Damn, I hate to think about this, but it is unavoidable anyway, isn’t it?
From my perspective, LLM generated texts vs human generated texts are kinda like spam e-mails vs letters written on paper. It was possible to get a stupid and annoying letter on paper, but it usually happened rarely, because there was a time cost to writing them, and writing a letter takes more time than reading it. With spam e-mails, it is the other way round, sending the message takes a few minutes, and the collective time spent reading it (even if most people immediately decide to delete it) could be hours or more.
Emotionally, I would hate to spend my time reading an article, and then decide that I either don’t like it or feel ambivalent about it, and maybe write a comment that tries to be helpful and explain why… and then find out that it took me 15 minutes to read the article, think about it, and write a response, but it only took the author 1 minute to generate it and post it.
But what other options are there? Should I stop reading insufficiently interesting articles after the first half page, and just downvote them and close without commenting? Yeah, that would be better for me, but it would make LW a worse experience for the new authors.

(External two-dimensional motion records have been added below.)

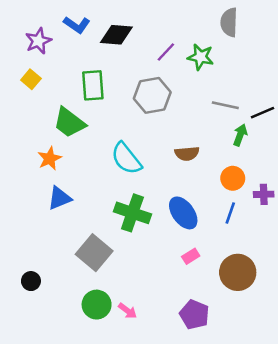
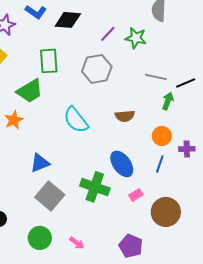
green trapezoid: (69, 123) -> (30, 91), turned -68
blue triangle: (59, 198) -> (40, 163), moved
green cross: (132, 213) -> (95, 187), moved
pink rectangle: (191, 256) -> (136, 195), moved
green circle: (97, 305) -> (40, 238), moved

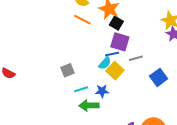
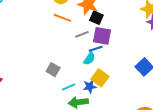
gray line: (136, 58) -> (82, 34), moved
gray square: (67, 70) -> (53, 70), turned -32
yellow square: (115, 71) -> (100, 78), moved

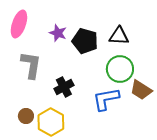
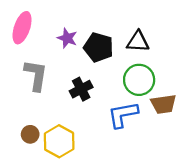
black cross: (64, 87) -> (81, 89), moved
brown trapezoid: (141, 90) -> (163, 104), turned -40

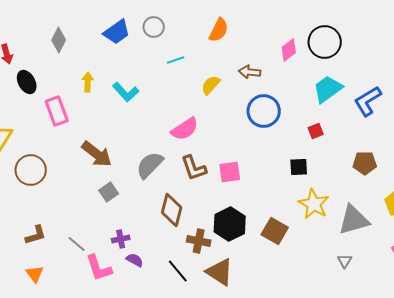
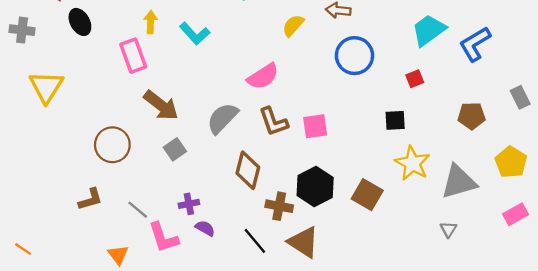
pink rectangle: (57, 111) -> (133, 56), moved
brown circle: (31, 170) -> (112, 145), moved
orange triangle: (35, 274) -> (118, 255), moved

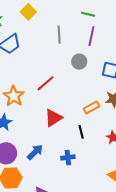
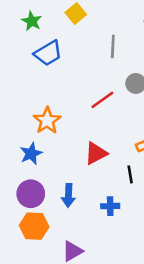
red line: (45, 83) -> (102, 100), moved
blue arrow: (35, 152) -> (68, 195), turned 132

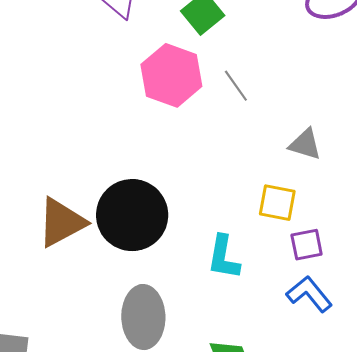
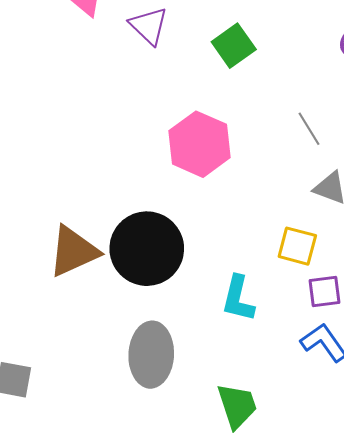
pink hexagon: (171, 75) -> (199, 144), moved
gray line: (236, 86) -> (309, 129), moved

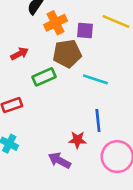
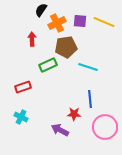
purple square: (85, 30) -> (80, 21), moved
red arrow: (20, 54) -> (32, 39), moved, turned -64

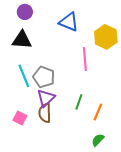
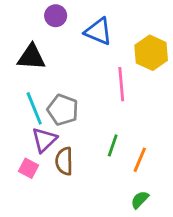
purple circle: (25, 12) -> (56, 16), moved
purple triangle: (46, 98) -> (44, 140), moved

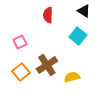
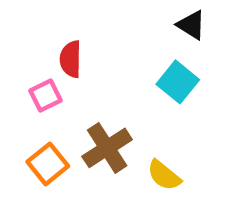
red semicircle: (48, 15) -> (71, 59), moved
yellow semicircle: (72, 77) -> (164, 175), turned -126

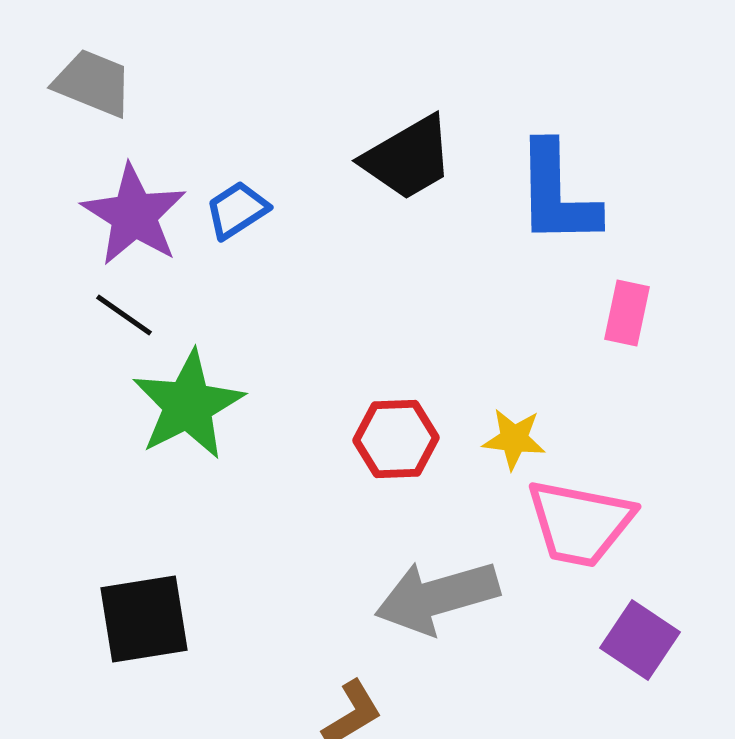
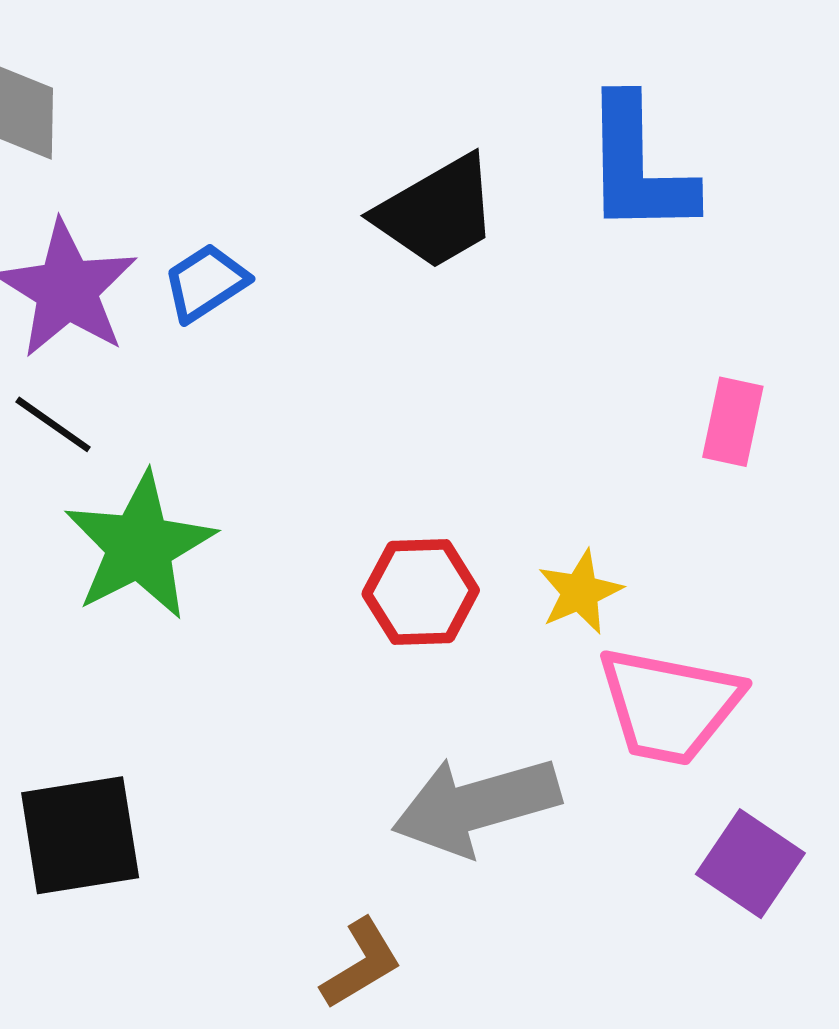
blue L-shape: (557, 194) -> (638, 166), moved
yellow star: (514, 439) -> (580, 592), turned -30

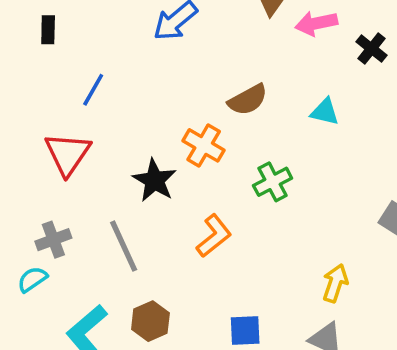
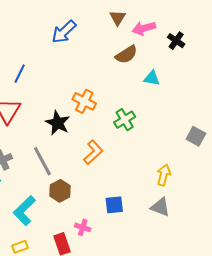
brown semicircle: (248, 100) -> (126, 55), moved
brown hexagon: (150, 321) -> (60, 191), moved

If we could trust that people honestly disclose in a standardized way at the beginning of the article (or even better, click a checkbox when posting it, and an icon would appear next to the title) that the article was written by an LLM, then I would be harsh to the LLM posts and lenient to the new authors. But this creates an obvious incentive to lie about using LLMs. (Possible solution: great punishment for authors who use an LLM and fail to disclose it. But also: false positives.)
I like habryka’s proposed solution, to integrate the LLMs with LW and publish the prompts. Preferably at the top of the page, so that I can read the prompt first and decide whether I want to read the article at all. For example, if the prompt already specifies the bottom line, I probably won’t pay much attention to the arguments LLM makes, because I know it is not even trying to paint an objective picture.
I can imagine legitimate uses of LLM, for example if someone describes something in abstract, and then uses an LLM to suggest specific examples (and then carefully reviews those examples). Articles with examples are usually better than abstract arguments, and sometimes the examples just don’t come to my mind, or they are all similar to each other and the LLM might notice something different.
Maybe the parts written by LLM should be displayed using a different font (e.g. monospace)?
I feel like more and more LLM use is inevitable, and at least some of it is no different from the age-old (as far as “old” applies to LessWrong and online forums) problem of filtering new users who are more enthusiastic than organized, and generate a lot of spew before really slowing down and writing FOR THIS AUDIENCE (or getting mad and going away, in the case of bad fit). LLMs make it easy to increase that volume of low-value stuff.
I really want to enable the high-value uses of LLM, because I want more from many posts and I think LLMs CAN BE a good writing partner. My mental model is that binary approaches (“identify LLM-generated content”) are going to fail, because the incentives are wrong, but also because it discourages the good uses.
The problem of voluminous bad posts has two main tactics for us to use against it.
1) identification and filtering (downvoting and admin intervention). This works today (though it’s time-consuming and uncomfortable), and is likely to continue to work for quite some time. I haven’t really played with LLM as evaluation/summary for things I read and comment on, but I think I’m going to try it. I wonder if I can get GPT to estimate how much effort went into a post...
2) assistance and encouragement of posters to think and write for this audience, and to engage with comments (which are sometimes very direct). This COULD include recommendations for LLM critiques or assistance with organization or presentation, along with warnings that LLMs can’t actually predict your ideas or reason for posting—you have to prompt it well and concretely.
We need both of these, and I’m not sure the balance changes all that much in an LLM world.